DECEMBER 19, 1997 REMARKS
TO THE INDUSTRIAL COMMISSION
BY THE HONORABLE SIDNEY S. EAGLES
JUDGE OF THE N.C. COURT OF APPEALS
Ladies and gentlemen:
We are here today to swear in two new Commissioners [Renée C. Riggsbee and Christopher Scott], and I do not want to detract from the honor due them. But at their invitation I would like to talk briefly today about the importance of the work of our Industrial Commission. As you know, the Commission has reason to be a little schizophrenic-it is a creature of the Executive Branch of our State Government, but it is also a vital and indispensable part of the judicial system.
Much of the work of the Industrial Commission involves administering the Workers' Compensation system. Effective administration of this system is extremely important to the working families of North Carolina and their employers as well as to the judicial system. "The purpose of the Workers' Compensation act is not only to provide a swift and certain remedy to an injured worker, but also to insure a limited and determinate liability for employers." Barnhardt v. Yellow Cab.
More than one billion dollars is paid in workers' compensation insurance premiums by North Carolina businesses and employers each year. This is a substantial financial cost to employers. Injured workers' families, of course, may well be entirely dependent on workers' compensation medical and indemnity benefits. Without these payments, injured workers' families might be unable to cope financially.
I serve on the Court of Appeals where appeals from the full Commission comprise a little over 10% of our appellate case load this year (74 cases at mid year and about 140 right now). While that is a lot, we recognize that we see only the "tip of the iceberg" of your workload.
But I need not tell you that the Industrial Commission is a high volume business. Last year you handled 87,000 claims and supervised payment of over $208 million dollars in medical benefits and almost $311 million in compensation altogether. Together your cooperative efforts have reduced the case backlog from over 6000 cases down to fewer than 700. Particularly significant is the remarkable success of your mediation program which in 1996-97 resulted in 67% of the cases referred to mediation being settled without hearing. This kind of success has cut more than 4000 cases out of the hearing process in one year. Also of additional significance is the 37,000 inquiries you all field from citizens and potential beneficiaries. Your being available to help injured employees and their families with straight, unbiased information is beyond value to people in time of stress. Whether you are a Deputy Commissioner, in the Claims Department, the Statistical Section or whatever part you play in this system, you obviously have worked hard. On behalf of the people of North Carolina, I am here to say thank you. Your work is important, it is valuable and we appreciate it.
When injury strikes a North Carolina worker, more people than just the injured person are affected. If the worker is married or has dependents, her or his spouse and dependents probably are worried about how the bills are going to be paid on a timely basis.

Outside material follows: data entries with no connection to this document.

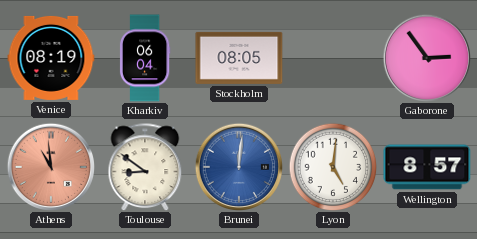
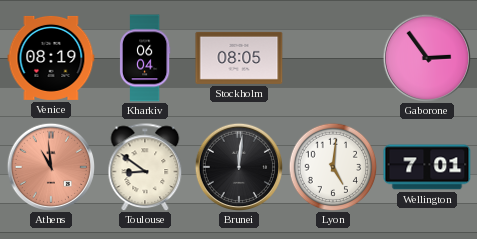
Brunei dial: blue -> black
Wellington: 8:57 -> 7:01
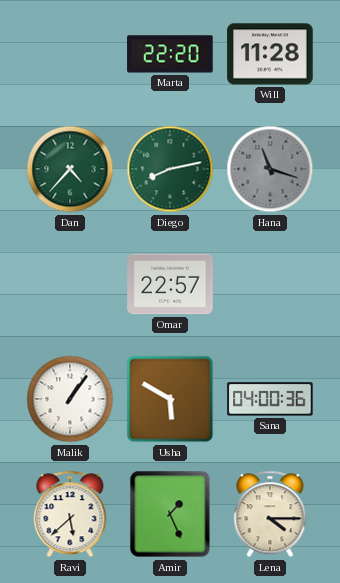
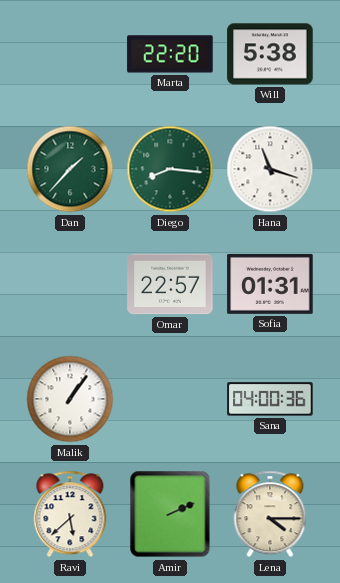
Will: 11:28 -> 5:38
Dan: 4:37 -> 1:37
Diego: 8:13 -> 8:16
Hana dial: grey -> white
Sofia: none -> 01:31
Usha: 5:50 -> none
Amir: 1:26 -> 2:11
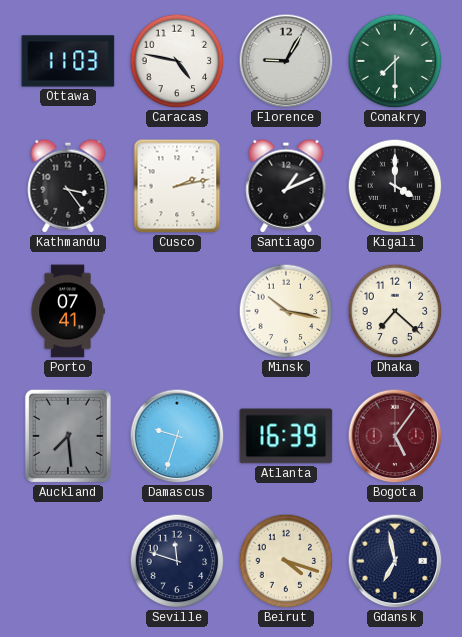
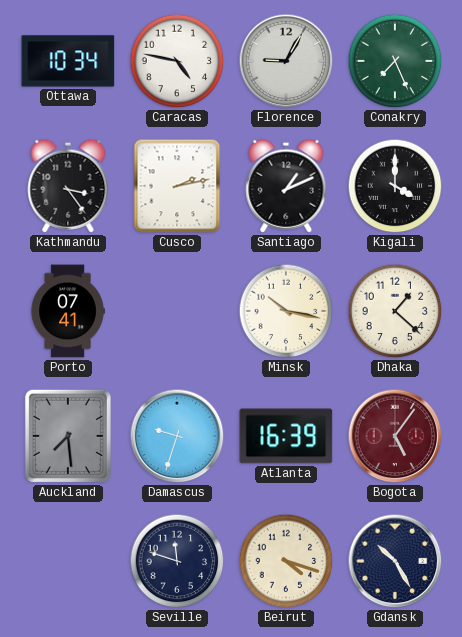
Ottawa: 11:03 -> 10:34
Conakry: 7:30 -> 7:26
Dhaka: 7:22 -> 1:22
Gdansk: 6:58 -> 10:25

Family members notice the stress and how it builds up after the injury and before workers' compensation benefits actually begin to reach the family. This is tough on everyone at anytime but around family holidays, we are especially grateful to you who continue to work to assure prompt flow of appropriate benefits and timely resolution of claims. Your efforts to see that workers' compensation claims move expeditiously is largely taken for granted. But today, as we add to the Commission two new Commissioners to help increase your effectiveness, I want to say thank you for your hard work and great accomplishments these last several years. Because neither you at the Commission, nor we in the judiciary, are 100% current in our work, I want to ask that you rededicate your efforts in the coming year to the prompt and fair resolution of claims so that workers and their employers will have the least possible inconvenience and delay and unnecessary cost.

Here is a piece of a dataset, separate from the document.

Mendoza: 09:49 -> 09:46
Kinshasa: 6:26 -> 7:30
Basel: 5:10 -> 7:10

I am here to ask you to rededicate yourself to do even more. Let's be clear whose work is most important here. I am not talking about just the Chairman and the Commissioners or even the Deputy Commissioners. I mean to say thank you to everyone-from the least among us-the newest employee as well as the career veteran-the least well paid along with the 30 year veteran supervisor. Thank you and pour it on. Please remember that each day that you shorten the workers' compensation process means lower costs to employers and greater peace of mind for employees. Each of you at the Commission is a vital part of getting cases handled properly and efficiently. Once again, thank you for the work you have done, are doing, and will do. Your work is very important to the people of North Carolina.